RECORDS TO PROCESS: Begin

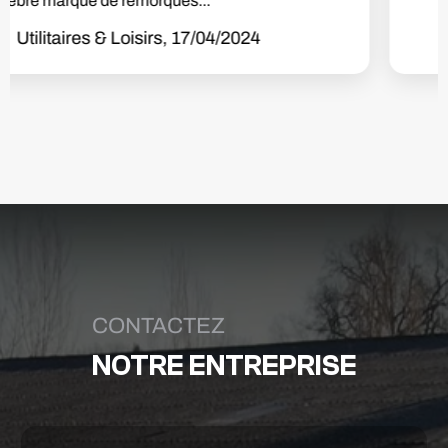
Utilitaires & Loisirs, 03/03/2024
CONTACTEZ
NOTRE ENTREPRISE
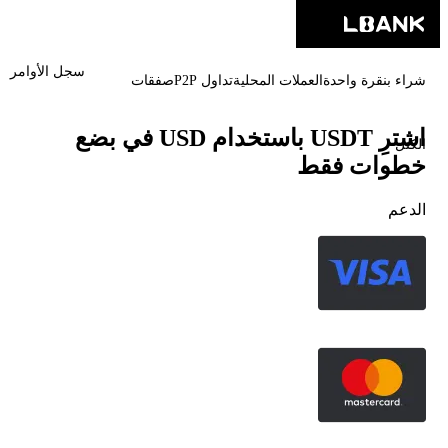
سجل الأوامر
شراء بنقرة واحدة
العملات المحلية
تداول P2P
صفقات
اشترِ USDT باستخدام USD في بضع
الكتل
خطوات فقط
الدعم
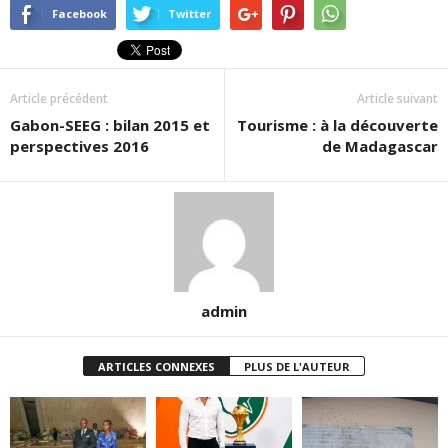
Facebook
Twitter
Article précédent
Article suivant
Gabon-SEEG : bilan 2015 et
Tourisme : à la découverte
perspectives 2016
de Madagascar
admin
ARTICLES CONNEXES
PLUS DE L'AUTEUR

RECORDS TO PROCESS: End

WHAT IS REQUIRED → Print the lines from the line with "NOTRE ENTREPRISE" to the end of the data above. Include both ends, exclude the pictures, and add nothing else.

SOLUTION FOR THIS TASK →
NOTRE ENTREPRISE
سجل الأوامر
شراء بنقرة واحدة
العملات المحلية
تداول P2P
صفقات
اشترِ USDT باستخدام USD في بضع
الكتل
خطوات فقط
الدعم
Facebook
Twitter
Article précédent
Article suivant
Gabon-SEEG : bilan 2015 et
Tourisme : à la découverte
perspectives 2016
de Madagascar
admin
ARTICLES CONNEXES
PLUS DE L'AUTEUR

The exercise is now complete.